Wednesday, November 21, 2007

A hobby is a lot better than a mania

It's obvious by now, if you've been following me (or you know me) that I have a lot of varied interests. One of the saddest things about my hobbies and interests was the way my disease perverted them.

I don't mean I did perverted things with a ginger root, I mean I couldn't not think about them. I would obsess over every little crumb of detail. I'd spend way more money than I could afford on supplies, only to watch them gather dust as I crashed into another doorbuster depression.

It's nice to rediscover my old freinds again, with my new freinds (the mood stabilizers) on board. I bought a used copy of the Herbal PDR. I had one in California but it got lost in the move. I wish-listed a few more herbal books at Alibris. I intend to buy my own bottle of Olive Leaf, some Panothetic acid, and maybe some powdered vitamin C. And that's it. How pleasant and peaceful! I could get used to this! I can just enjoy my interest without it dominating my every thought. Wow. It's beautiful.

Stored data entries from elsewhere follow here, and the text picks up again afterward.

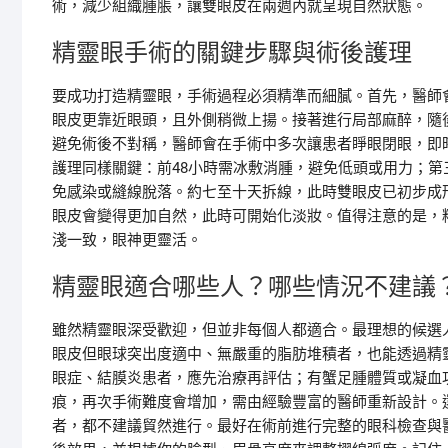
術，減少組織腫脹，讓雙眼皮在兩週內就呈現自然狀態。
精靈眼手術的關鍵步驟與術後護理
要成功打造精靈眼，手術過程必須精準而細膩。首先，醫師
眼皮更靠近眼頭，且外側稍微上揚。接著進行局部麻醉，隨
避免術後不對稱，醫師會在手術中多次讓患者睜眼閉眼，即時
護理同樣關鍵：前48小時需冰敷消腫，避免低頭或用力；
免感染或縫線脫落。約七至十天拆線，此時雙眼皮已初步成
眼皮會變得更加自然，此時可開始化淡妝。值得注意的是，
淺一致，眼神更靈活。
精靈眼適合哪些人？哪些情況不建議
雖然精靈眼深受歡迎，但並非每個人都適合。最理想的候選
眼皮但眼球突出度適中、無嚴重的脂肪堆積者，也能透過精
眼症、結膜炎患者，應先治療再評估；有蟹足腫體質或凝血
痕，再次手術難度會增加，需由經驗豐富的醫師重新設計。
者，都不建議貿然進行。最好在術前進行完整的眼科檢查與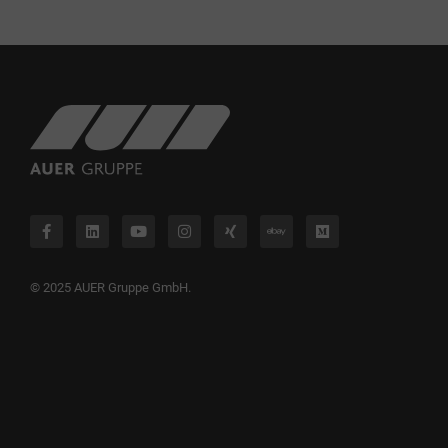
© 2025 AUER Gruppe GmbH.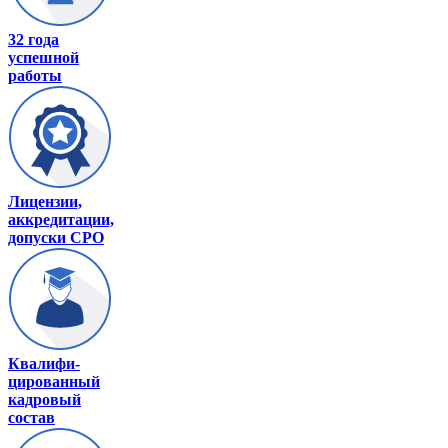
32 года
успешной
работы
Лицензии,
аккредитации,
допуски СРО
Квалифи-
цированный
кадровый
состав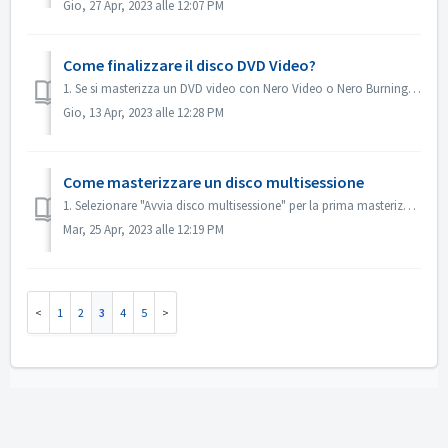
Gio, 27 Apr, 2023 alle 12:07 PM
Come finalizzare il disco DVD Video?
1. Se si masterizza un DVD video con Nero Video o Nero Burning ROM, il disco verrà finalizzato automaticamente e potrà essere riprodotto sulla maggior parte...
Gio, 13 Apr, 2023 alle 12:28 PM
Come masterizzare un disco multisessione
1. Selezionare "Avvia disco multisessione" per la prima masterizzazione. 2. Inserire nuovamente il disco masterizzato. Selezionare "Con...
Mar, 25 Apr, 2023 alle 12:19 PM
1
2
3
4
5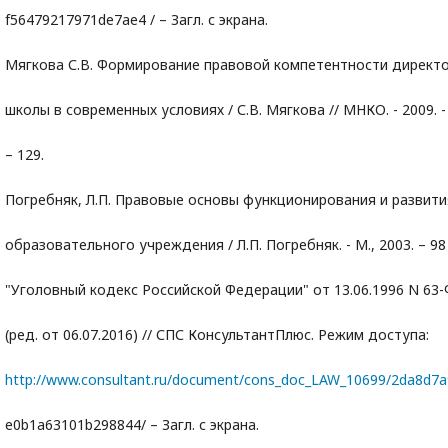
f56479217971de7ae4 / – Загл. с экрана.
Мягкова С.В. Формирование правовой компетентности директ
школы в современных условиях / С.В. Мягкова // МНКО. - 2009. -
– 129.
Погребняк, Л.П. Правовые основы функционирования и развити
образовательного учреждения / Л.П. Погребняк. - М., 2003. – 98 
"Уголовный кодекс Российской Федерации" от 13.06.1996 N 63-
(ред. от 06.07.2016) // СПС КонсультантПлюс. Режим доступа:
http://www.consultant.ru/document/cons_doc_LAW_10699/2da8d7
e0b1a63101b298844/ – Загл. с экрана.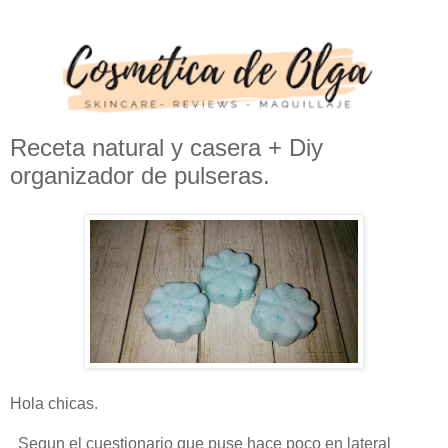
Receta natural y casera + Diy
organizador de pulseras.
Hola chicas.
Segun el cuestionario que puse hace poco en lateral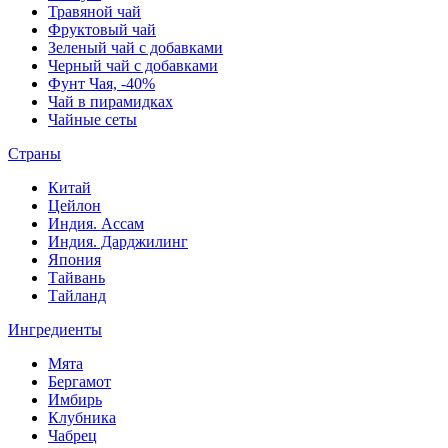
Травяной чай
Фруктовый чай
Зеленый чай с добавками
Черный чай с добавками
Фунт Чая, -40%
Чай в пирамидках
Чайные сеты
Страны
Китай
Цейлон
Индия. Ассам
Индия. Дарджилинг
Япония
Тайвань
Тайланд
Ингредиенты
Мята
Бергамот
Имбирь
Клубника
Чабрец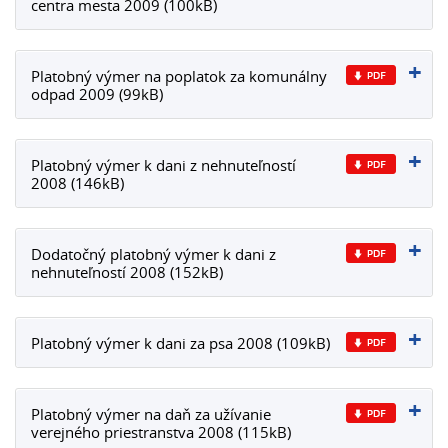
centra mesta 2009 (100kB)
Platobný výmer na poplatok za komunálny
odpad 2009 (99kB)
Platobný výmer k dani z nehnuteľností
2008 (146kB)
Dodatočný platobný výmer k dani z
nehnuteľností 2008 (152kB)
Platobný výmer k dani za psa 2008 (109kB)
Platobný výmer na daň za užívanie
verejného priestranstva 2008 (115kB)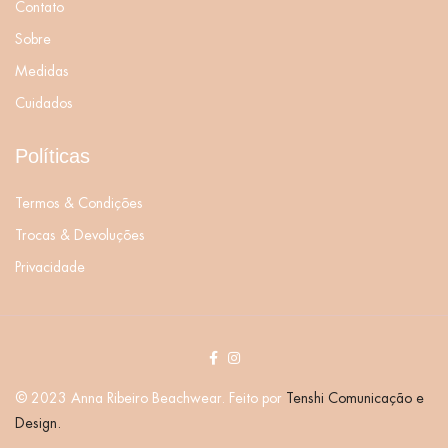
Contato
Sobre
Medidas
Cuidados
Políticas
Termos & Condições
Trocas & Devoluções
Privacidade
© 2023 Anna Ribeiro Beachwear. Feito por
Tenshi Comunicação e
Design.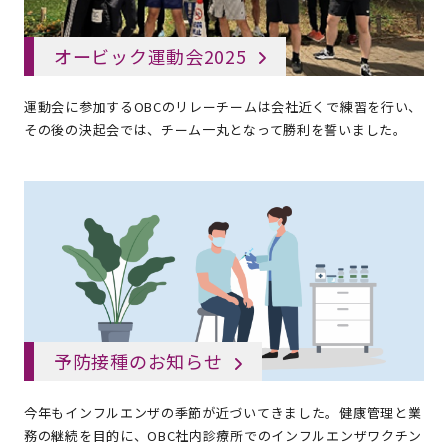
オービック運動会2025
運動会に参加するOBCのリレーチームは会社近くで練習を行い、
その後の決起会では、チーム一丸となって勝利を誓いました。
予防接種のお知らせ
今年もインフルエンザの季節が近づいてきました。健康管理と業
務の継続を目的に、OBC社内診療所でのインフルエンザワクチン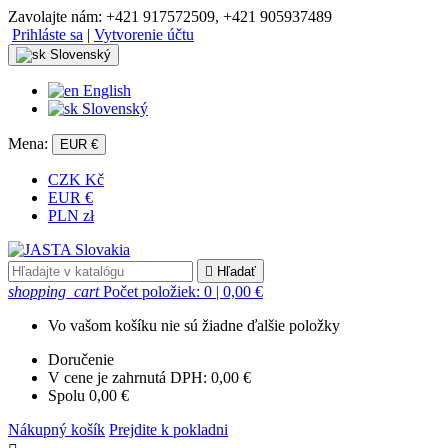
Zavolajte nám:
+421 917572509, +421 905937489
Prihláste sa
|
Vytvorenie účtu
Slovenský
English
Slovenský
Mena:
EUR €
CZK Kč
EUR €
PLN zł

Hľadať
shopping_cart
Počet položiek: 0
| 0,00 €
Vo vašom košíku nie sú žiadne ďalšie položky
Doručenie
V cene je zahrnutá DPH:
0,00 €
Spolu
0,00 €
Nákupný košík
Prejdite k pokladni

Same with nutrition. I'm definitely interested in becoming as healthy as I can, limiting my drug's toxicities, and living a better quality of life. I enjoy making my own fresh vegetable soups with organic ingredients, prepared to retain flavor and nutrition. I like knowing "I'm doing myself a favor by eating this delicious meal I selected". I also like not hoading vegetables I'll never eat, or letting wierd meats rot in the fridge because I've lost my nerve.

Once we clean up the backyard, I plan to get back into gardening again. Most people who know me will recall I went pretty manic for gardening back in '06. I plan to clean up my little plots, plant some veggies we'll eat, and spend 20 minutes a day tending it - not the hours a day I was compelled to before.

I just gotta be careful I don't get overheated, that would be bad. Good thing winter's coming.